▶ _WHAT YOU HAVE TO DO_
Repeat the whole listing word for word, skipping pictures.

□ □ □ □ □

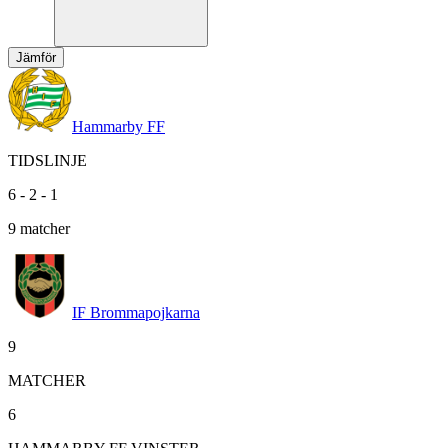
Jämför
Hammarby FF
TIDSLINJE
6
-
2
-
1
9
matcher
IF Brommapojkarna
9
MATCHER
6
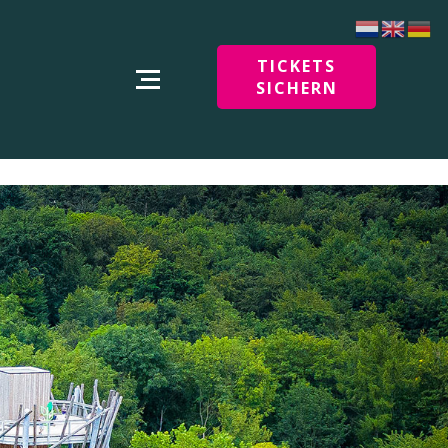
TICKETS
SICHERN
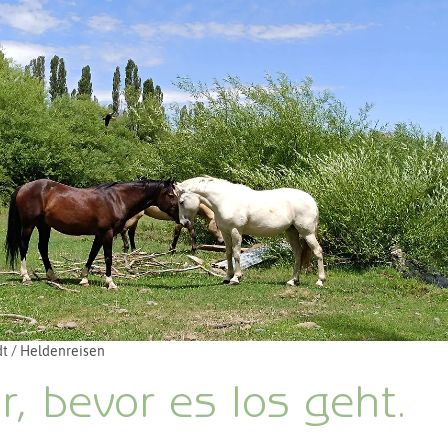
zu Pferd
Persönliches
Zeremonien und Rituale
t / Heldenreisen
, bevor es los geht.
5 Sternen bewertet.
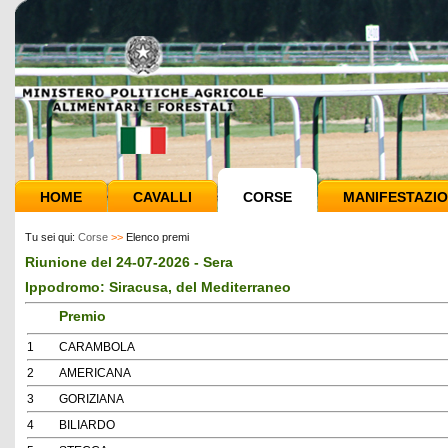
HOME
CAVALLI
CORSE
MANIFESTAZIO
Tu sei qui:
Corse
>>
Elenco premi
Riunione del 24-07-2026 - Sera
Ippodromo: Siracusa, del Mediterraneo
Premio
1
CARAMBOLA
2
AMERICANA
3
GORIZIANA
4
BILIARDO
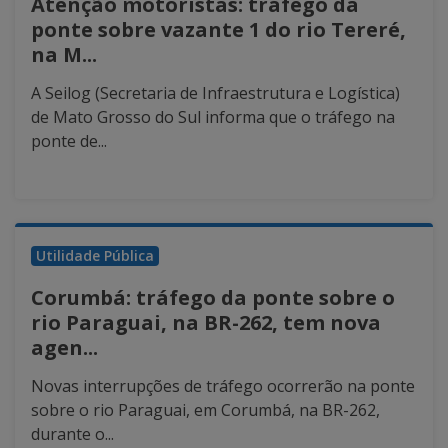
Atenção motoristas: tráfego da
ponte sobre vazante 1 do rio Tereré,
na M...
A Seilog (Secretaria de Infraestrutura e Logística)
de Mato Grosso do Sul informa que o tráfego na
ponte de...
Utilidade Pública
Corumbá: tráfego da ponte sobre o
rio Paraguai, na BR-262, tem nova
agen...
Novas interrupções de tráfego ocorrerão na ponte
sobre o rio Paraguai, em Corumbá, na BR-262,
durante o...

□ □ □ □ □

▶ _ANSWER SPACE_
Jämför
Hammarby FF
TIDSLINJE
6
-
2
-
1
9
matcher
IF Brommapojkarna
9
MATCHER
6
TICKETS
SICHERN
zu Pferd
Persönliches
Zeremonien und Rituale
t / Heldenreisen
, bevor es los geht.
5 Sternen bewertet.
HOME
CAVALLI
CORSE
MANIFESTAZIO
Tu sei qui:
Corse
>>
Elenco premi
Riunione del 24-07-2026 - Sera
Ippodromo: Siracusa, del Mediterraneo
Premio
1
CARAMBOLA
2
AMERICANA
3
GORIZIANA
4
BILIARDO
Atenção motoristas: tráfego da
ponte sobre vazante 1 do rio Tereré,
na M...
A Seilog (Secretaria de Infraestrutura e Logística)
de Mato Grosso do Sul informa que o tráfego na
ponte de...
Utilidade Pública
Corumbá: tráfego da ponte sobre o
rio Paraguai, na BR-262, tem nova
agen...
Novas interrupções de tráfego ocorrerão na ponte
sobre o rio Paraguai, em Corumbá, na BR-262,
durante o...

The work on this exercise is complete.